* _Exercise material_
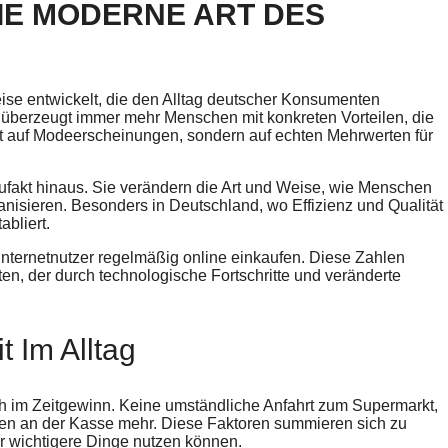
IE MODERNE ART DES
se entwickelt, die den Alltag deutscher Konsumenten
nd überzeugt immer mehr Menschen mit konkreten Vorteilen, die
cht auf Modeerscheinungen, sondern auf echten Mehrwerten für
ufakt hinaus. Sie verändern die Art und Weise, wie Menschen
rganisieren. Besonders in Deutschland, wo Effizienz und Qualität
bliert.
Internetnutzer regelmäßig online einkaufen. Diese Zahlen
, der durch technologische Fortschritte und veränderte
 Im Alltag
h im Zeitgewinn. Keine umständliche Anfahrt zum Supermarkt,
en an der Kasse mehr. Diese Faktoren summieren sich zu
ür wichtigere Dinge nutzen können.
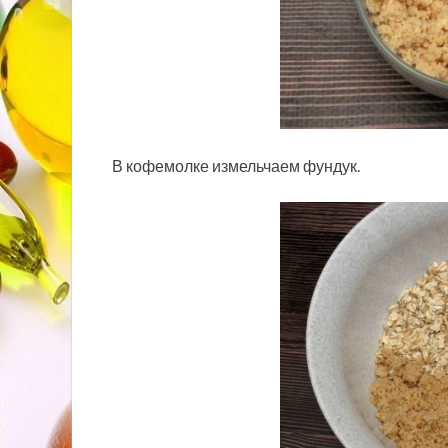
В кофемолке измельчаем фундук.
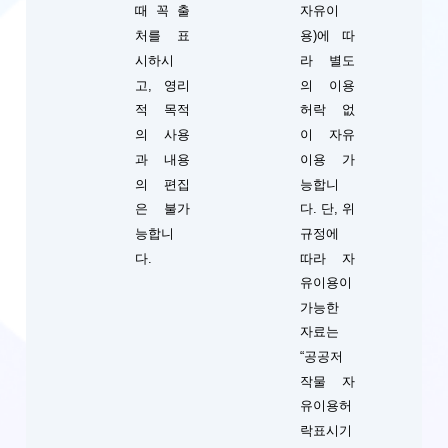
때 꼭 출
자유이
처를 표
용)에 따
시하시
라 별도
고, 영리
의 이용
적 목적
허락 없
의 사용
이 자유
과 내용
이용 가
의 편집
능합니
단, 위
은 불가
다.
규정에
능합니
따라 자
다.
유이용이
가능한
자료는
“공공저
작물 자
유이용허
락표시기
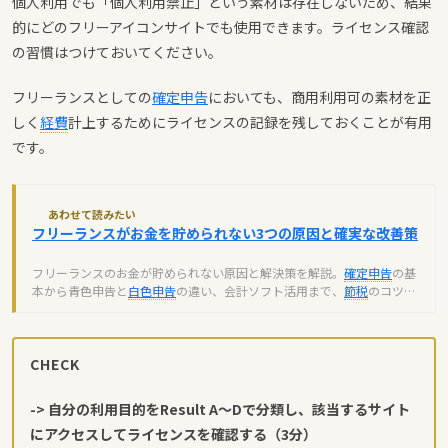
個人利用でも「個人利用禁止」という素材は存在しないため、結果
的にどのフリーアイコンサイトでも使用できます。ライセンス確認
の習慣はつけておいてください。
フリーランスとしての
確定申告
においても、商用利用可の素材を正
しく
経費
計上するためにライセンスの記録を残しておくことが有用
です。
あわせて読みたい
フリーランスがお金を貯められない3つの原因と確実な改善策
フリーランスのお金が貯められない原因と解決策を解説。
確定申告
の基
本から青色申告と
白色申告
の違い、会計ソフト活用まで、
節税
のコツを
わかりやすく紹介します。
CHECK
-> 自分の利用目的をResult A〜Dで分類し、該当するサイト
にアクセスしてライセンスを確認する（3分）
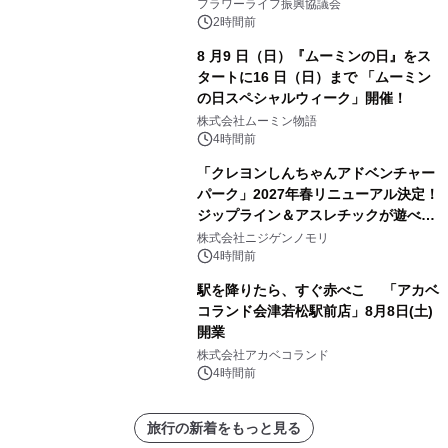
フラワーライフ振興協議会
2時間前
8 月9 日（日）『ムーミンの日』をス
タートに16 日（日）まで 「ムーミン
の日スペシャルウィーク」開催！
株式会社ムーミン物語
4時間前
「クレヨンしんちゃんアドベンチャー
パーク」2027年春リニューアル決定！
ジップライン＆アスレチックが遊べる
のは今年が最後！ 「ラスト！ドキがム
株式会社ニジゲンノモリ
ネムネ～大作戦！」始動
4時間前
駅を降りたら、すぐ赤べこ 「アカベ
コランド会津若松駅前店」8月8日(土)
開業
株式会社アカベコランド
4時間前
旅行の新着をもっと見る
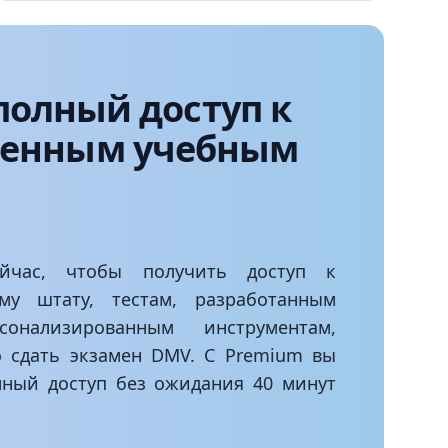
полный доступ к
иренным учебным
ейчас, чтобы получить доступ к
у штату, тестам, разработанным
онализированным инструментам,
о сдать экзамен DMV. С Premium вы
нный доступ без ожидания 40 минут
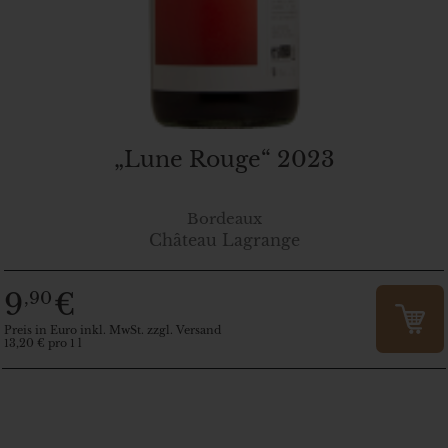
„Lune Rouge“ 2023
Bordeaux
Château Lagrange
9
€
,90
Preis in Euro inkl. MwSt. zzgl. Versand
13,20 € pro 1 l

* _Activity_
Your reply is the full set of entries reproduced exactly, with images omitted.

* _Exercise response_
IE MODERNE ART DES
se entwickelt, die den Alltag deutscher Konsumenten
nd überzeugt immer mehr Menschen mit konkreten Vorteilen, die
cht auf Modeerscheinungen, sondern auf echten Mehrwerten für
ufakt hinaus. Sie verändern die Art und Weise, wie Menschen
rganisieren. Besonders in Deutschland, wo Effizienz und Qualität
bliert.
Internetnutzer regelmäßig online einkaufen. Diese Zahlen
, der durch technologische Fortschritte und veränderte
 Im Alltag
h im Zeitgewinn. Keine umständliche Anfahrt zum Supermarkt,
en an der Kasse mehr. Diese Faktoren summieren sich zu
ür wichtigere Dinge nutzen können.
В кофемолке измельчаем фундук.
때 꼭 출
자유이
처를 표
용)에 따
시하시
라 별도
고, 영리
의 이용
적 목적
허락 없
의 사용
이 자유
과 내용
이용 가
의 편집
능합니
단, 위
은 불가
다.
규정에
능합니
따라 자
다.
유이용이
가능한
자료는
“공공저
작물 자
유이용허
락표시기
個人利用でも「個人利用禁止」という素材は存在しないため、結果
的にどのフリーアイコンサイトでも使用できます。ライセンス確認
の習慣はつけておいてください。
フリーランスとしての
確定申告
においても、商用利用可の素材を正
しく
経費
計上するためにライセンスの記録を残しておくことが有用
です。
あわせて読みたい
フリーランスがお金を貯められない3つの原因と確実な改善策
フリーランスのお金が貯められない原因と解決策を解説。
確定申告
の基
本から青色申告と
白色申告
の違い、会計ソフト活用まで、
節税
のコツを
わかりやすく紹介します。
CHECK
-> 自分の利用目的をResult A〜Dで分類し、該当するサイト
にアクセスしてライセンスを確認する（3分）
フラワーライフ振興協議会
2時間前
8 月9 日（日）『ムーミンの日』をス
タートに16 日（日）まで 「ムーミン
の日スペシャルウィーク」開催！
株式会社ムーミン物語
4時間前
「クレヨンしんちゃんアドベンチャー
パーク」2027年春リニューアル決定！
ジップライン＆アスレチックが遊べる
のは今年が最後！ 「ラスト！ドキがム
株式会社ニジゲンノモリ
ネムネ～大作戦！」始動
4時間前
駅を降りたら、すぐ赤べこ 「アカベ
コランド会津若松駅前店」8月8日(土)
開業
株式会社アカベコランド
4時間前
旅行の新着をもっと見る
полный доступ к
иренным учебным
ейчас, чтобы получить доступ к
у штату, тестам, разработанным
онализированным инструментам,
о сдать экзамен DMV. С Premium вы
нный доступ без ожидания 40 минут
„Lune Rouge“ 2023
Bordeaux
Château Lagrange
9
€
,90
Preis in Euro inkl. MwSt. zzgl. Versand
13,20 € pro 1 l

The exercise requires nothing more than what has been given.